Is the downside to lazy-loading merely in additional processing time, or can nhibernate lazy-loading also increase the data-access time (for instance, by making additional round-trips to the database)?
Thanks!
There are clear performance tradeoffs between eager and lazy loading objects from a database.
If you use eager loading, you suck a ton of data in a single query, which you can then cache. This is most common on application startup. You are trading memory consumption for database round trips.
If you use lazy loading, you suck a minimal amount of data in a single query, but any time you need more information related to that initial data it requires more queries to the database and database performance hits are very often the major performance bottleneck in most applications.
So, in general, you always want to retrieve exactly the data you will need for the entire "unit of work", no more, no less. In some cases, you may not know exactly what you need (because the user is working through a wizard or something similar) and in that case it probably makes sense to lazy load as you go.
If you are using an ORM and focused on adding features quickly and will come back and optimize performance later (which is extremely common and a good way to do things), having lazy loading being the default is the correct way to go. If you later find (through performance profiling/analysis) that you have one query to get an object and then N queries to get the N objects related to that original object, you can change that piece of code to use eager loading to only hit the database once instead of N+1 times (the N+1 problem is a well known downside of using lazy loading).
The usual tradeoff for lazy loading is that you make a smaller hit on the database up front, but you end up making more hits on it long-term.
Without lazy loading, you'll grab an entire object graph up front, sucking down a large chunk of data at once. This could, potentially, cause lag in your UI, and so it is often discouraged. However, if you have a common object graph (not just single object - otherwise it wouldn't matter!) that you know will be accessed frequently, and top to bottom, then it makes sense to pull it down at once.
As an example, if you're doing an order management system, you probably won't pull down all the lines of every order, or all the customer information, on a summary screen. Lazy loading prevents this from happening.
I can't think of a good example for not using it offhand, but I'm sure there are cases where you'd want to do a big load of an object graph, say, on application initialization, in order to avoid lags in processing further down the line.
The short version is this:
Development is simpler if you use lazy loading. You just traverse object relationships in a natural OO way, and you get what you need when you ask for it.
Performance is generally better if you figure out what you need before you ask for it, and ask for it in one trip to the database.
For the past few years we've been focusing on quick development times. Now that we have a solid app and userbase, we're optimizing our data access.

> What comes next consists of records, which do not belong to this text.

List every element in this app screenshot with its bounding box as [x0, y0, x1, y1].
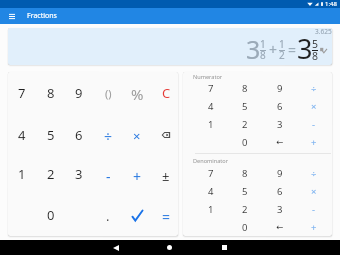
- staticText: 9: [277, 82, 283, 95]
- button[interactable]: 4: [194, 182, 228, 200]
- staticText: (): [105, 86, 112, 101]
- staticText: .: [106, 207, 110, 225]
- staticText: 4: [208, 100, 214, 113]
- button[interactable]: Home: [160, 240, 178, 255]
- staticText: C: [162, 84, 171, 102]
- staticText: 3: [297, 30, 313, 65]
- button[interactable]: 2: [37, 154, 65, 194]
- button[interactable]: 9: [65, 73, 93, 113]
- button[interactable]: 2: [228, 115, 262, 133]
- staticText: ×: [311, 185, 317, 198]
- staticText: 5: [242, 100, 248, 113]
- staticText: 5: [47, 126, 55, 144]
- button[interactable]: 1: [8, 154, 36, 194]
- staticText: 2: [47, 165, 55, 183]
- staticText: 0: [47, 206, 55, 224]
- button[interactable]: 7: [194, 79, 228, 97]
- staticText: ←: [276, 222, 284, 232]
- staticText: +: [311, 136, 317, 149]
- button[interactable]: 4: [194, 97, 228, 115]
- staticText: =: [288, 40, 297, 59]
- staticText: %: [131, 84, 144, 104]
- staticText: 1: [260, 37, 266, 51]
- button[interactable]: 9: [263, 79, 297, 97]
- button[interactable]: 7: [8, 73, 36, 113]
- staticText: +: [133, 167, 142, 186]
- button[interactable]: 2: [228, 200, 262, 218]
- button[interactable]: 5: [37, 115, 65, 155]
- staticText: 8: [312, 49, 319, 63]
- button[interactable]: C: [152, 73, 178, 113]
- button[interactable]: 6: [65, 115, 93, 155]
- button[interactable]: Open navigation menu: [6, 10, 18, 22]
- staticText: 2: [279, 48, 285, 62]
- staticText: +: [311, 221, 317, 234]
- staticText: Fractions: [27, 11, 57, 21]
- button[interactable]: +: [297, 133, 331, 151]
- button[interactable]: Recent apps: [215, 240, 233, 255]
- button[interactable]: ←: [263, 218, 297, 236]
- button[interactable]: 0: [37, 195, 65, 235]
- button[interactable]: 9: [263, 164, 297, 182]
- button[interactable]: 5: [228, 182, 262, 200]
- button[interactable]: -: [297, 115, 331, 133]
- button[interactable]: .: [94, 196, 122, 236]
- button[interactable]: =: [152, 196, 178, 236]
- staticText: 8: [242, 82, 248, 95]
- button[interactable]: 8: [228, 79, 262, 97]
- button[interactable]: +: [297, 218, 331, 236]
- button[interactable]: ÷: [297, 164, 331, 182]
- button[interactable]: -: [297, 200, 331, 218]
- button[interactable]: 8: [228, 164, 262, 182]
- button[interactable]: 4: [8, 115, 36, 155]
- button[interactable]: 6: [263, 182, 297, 200]
- staticText: 1: [279, 37, 285, 51]
- staticText: 9: [75, 84, 83, 102]
- button[interactable]: 3.625: [8, 28, 332, 65]
- button[interactable]: ←: [263, 133, 297, 151]
- button[interactable]: Copy result: [319, 46, 327, 54]
- button[interactable]: ×: [297, 97, 331, 115]
- staticText: 3: [277, 118, 283, 131]
- staticText: 8: [260, 48, 266, 62]
- button[interactable]: 5: [228, 97, 262, 115]
- staticText: ×: [311, 100, 317, 113]
- staticText: ×: [133, 127, 141, 145]
- button[interactable]: Back: [107, 240, 125, 255]
- button[interactable]: ±: [152, 156, 178, 196]
- staticText: 4: [208, 185, 214, 198]
- button[interactable]: 1: [194, 200, 228, 218]
- button[interactable]: 0: [228, 133, 262, 151]
- button[interactable]: 1: [194, 115, 228, 133]
- button[interactable]: ÷: [297, 79, 331, 97]
- button[interactable]: (): [94, 73, 122, 113]
- button[interactable]: ÷: [94, 116, 122, 156]
- staticText: ±: [162, 167, 170, 185]
- staticText: -: [312, 203, 316, 216]
- button[interactable]: Backspace: [152, 115, 178, 155]
- button[interactable]: 0: [228, 218, 262, 236]
- button[interactable]: 6: [263, 97, 297, 115]
- staticText: 1: [208, 118, 214, 131]
- staticText: 7: [208, 82, 214, 95]
- button[interactable]: 3: [263, 200, 297, 218]
- staticText: ÷: [311, 167, 317, 180]
- staticText: 6: [277, 185, 283, 198]
- button[interactable]: %: [123, 74, 151, 114]
- staticText: =: [162, 207, 171, 226]
- button[interactable]: ×: [297, 182, 331, 200]
- button[interactable]: -: [94, 156, 122, 196]
- button[interactable]: +: [123, 156, 151, 196]
- button[interactable]: 7: [194, 164, 228, 182]
- button[interactable]: ×: [123, 116, 151, 156]
- button[interactable]: 8: [37, 73, 65, 113]
- button[interactable]: 3: [263, 115, 297, 133]
- staticText: 3.625: [315, 28, 332, 36]
- staticText: 8: [47, 84, 55, 102]
- staticText: 5: [242, 185, 248, 198]
- button[interactable]: 3: [65, 154, 93, 194]
- staticText: 1:48: [325, 0, 337, 8]
- staticText: ÷: [104, 127, 113, 146]
- staticText: 6: [277, 100, 283, 113]
- button[interactable]: Calculate: [123, 195, 151, 235]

If you are using a webservice between the client and server handling the database access using nhibernate it might be problematic using lazy loading since the object will be serialized and sent over the webservice and subsequent usage of "objects" further down in the object relationship needs a new trip to the database server using additional webservices. In such an instance it might not be too good using lazy loading. A word of caution, be careful in what you fetch if you turn lazy loading of, its way to easy to not think this through and through and end up fetching almost the whole database...
I have seen many performance problems aring from wrong loading behaviour configuration in Hibernate. The situation is quite the same with NHibernate I think. My recommendation is to always use lazy relations and then use eager fetching statemetns in your query - like fetch joins - . This ensures you are not loading to much data and you can avoid to many SQL queries.
It is easy to make a lazy releation eager by a query. It is nearly impossible the other way round.